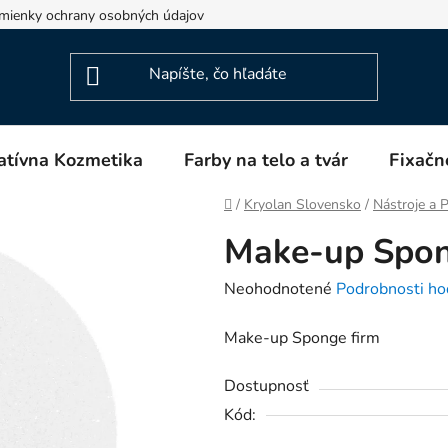
mienky ochrany osobných údajov
Napíšte nám
Blog
atívna Kozmetika
Farby na telo a tvár
Fixačn
Domov
/
Kryolan Slovensko
/
Nástroje a
Make-up Spon
Priemerné
Neohodnotené
Podrobnosti ho
hodnotenie
Make-up Sponge firm
produktu
je
Dostupnosť
0,0
Kód:
z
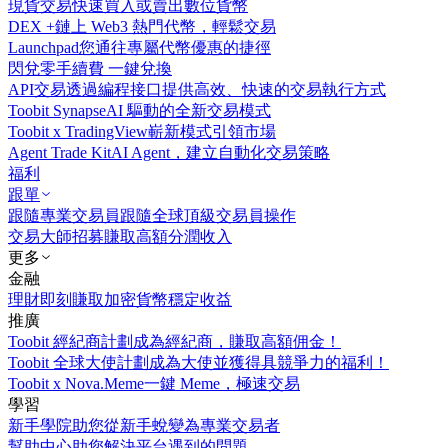
現貨交易
快速買入或賣出數位貨幣
DEX +
鏈上 Web3 熱門代幣，輕鬆交易
Launchpad
您通往專屬代幣優惠的捷徑
閃兌
零手續費 一鍵兌換
API交易
透過編程接口提供高效、快速的交易執行方式
Toobit Synapse
AI 驅動的全新交易模式
Toobit x TradingView
嶄新模式引領市場
Agent Trade Kit
AI Agent，建立自動化交易策略
福利
跟單
跟隨專業交易員
跟隨全球頂級交易員操作
交易大師招募
賺取高額分潤收入
更多
金融
理財
即刻賺取加密貨幣穩定收益
推廣
Toobit 經紀商計劃
成為經紀商，賺取高額佣金！
Toobit 全球大使計劃
成為大使並獲得具競爭力的福利！
Toobit x Nova.Meme
一鍵 Meme，極速交易
學習
新手學院
助您從新手蛻變為專業交易者
幫助中心
助您解決平台遇到的問題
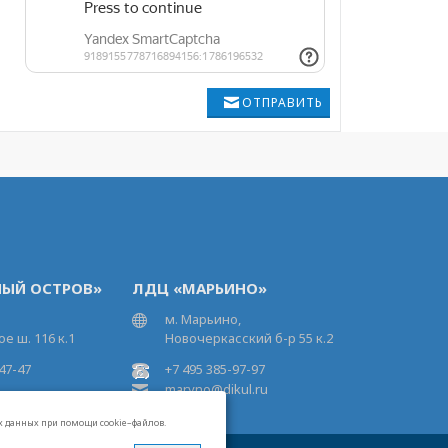
ОТПРАВИТЬ
ЫЙ ОСТРОВ»
ЛДЦ «МАРЬИНО»
м. Марьино,
е ш. 116 к.1
Новочеркасский б-р 55 к.2
47-47
+7 495 385-97-97
maryno@dikul.ru
ых данных при помощи cookie–файлов.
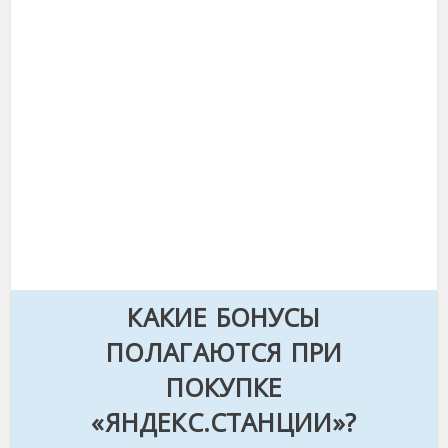
КАКИЕ БОНУСЫ
ПОЛАГАЮТСЯ ПРИ
ПОКУПКЕ
«ЯНДЕКС.СТАНЦИИ»?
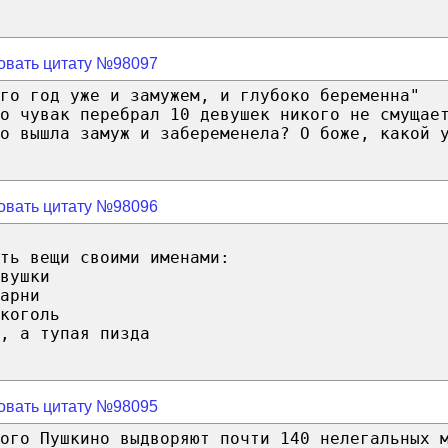
овать цитату №98097
го год уже и замужем, и глубоко беременна"
о чувак перебрал 10 девушек никого не смущае
о вышла замуж и забеременела? О боже, какой 
овать цитату №98096
ть вещи своими именами:
вушки
арни
коголь
, а тупая пизда
овать цитату №98095
ого Пушкино выдворяют почти 140 нелегальных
......
Assignment:
Each of the entries above must be copied exactly, but the pictures stay out.

Response:
mienky ochrany osobných údajov
Napíšte nám
Blog
atívna Kozmetika
Farby na telo a tvár
Fixačn
Domov
/
Kryolan Slovensko
/
Nástroje a
Make-up Spon
Priemerné
Neohodnotené
Podrobnosti ho
hodnotenie
Make-up Sponge firm
produktu
je
Dostupnosť
0,0
Kód:
z
現貨交易
快速買入或賣出數位貨幣
DEX +
鏈上 Web3 熱門代幣，輕鬆交易
Launchpad
您通往專屬代幣優惠的捷徑
閃兌
零手續費 一鍵兌換
API交易
透過編程接口提供高效、快速的交易執行方式
Toobit Synapse
AI 驅動的全新交易模式
Toobit x TradingView
嶄新模式引領市場
Agent Trade Kit
AI Agent，建立自動化交易策略
福利
跟單
跟隨專業交易員
跟隨全球頂級交易員操作
交易大師招募
賺取高額分潤收入
更多
金融
理財
即刻賺取加密貨幣穩定收益
推廣
Toobit 經紀商計劃
成為經紀商，賺取高額佣金！
Toobit 全球大使計劃
成為大使並獲得具競爭力的福利！
Toobit x Nova.Meme
一鍵 Meme，極速交易
學習
新手學院
助您從新手蛻變為專業交易者
幫助中心
助您解決平台遇到的問題
ОТПРАВИТЬ
ЫЙ ОСТРОВ»
ЛДЦ «МАРЬИНО»
м. Марьино,
е ш. 116 к.1
Новочеркасский б-р 55 к.2
47-47
+7 495 385-97-97
maryno@dikul.ru
ых данных при помощи cookie–файлов.
КАКИЕ БОНУСЫ
ПОЛАГАЮТСЯ ПРИ
ПОКУПКЕ
«ЯНДЕКС.СТАНЦИИ»?
овать цитату №98097
го год уже и замужем, и глубоко беременна"
о чувак перебрал 10 девушек никого не смущае
о вышла замуж и забеременела? О боже, какой 
овать цитату №98096
ть вещи своими именами:
вушки
арни
коголь
, а тупая пизда
овать цитату №98095
ого Пушкино выдворяют почти 140 нелегальных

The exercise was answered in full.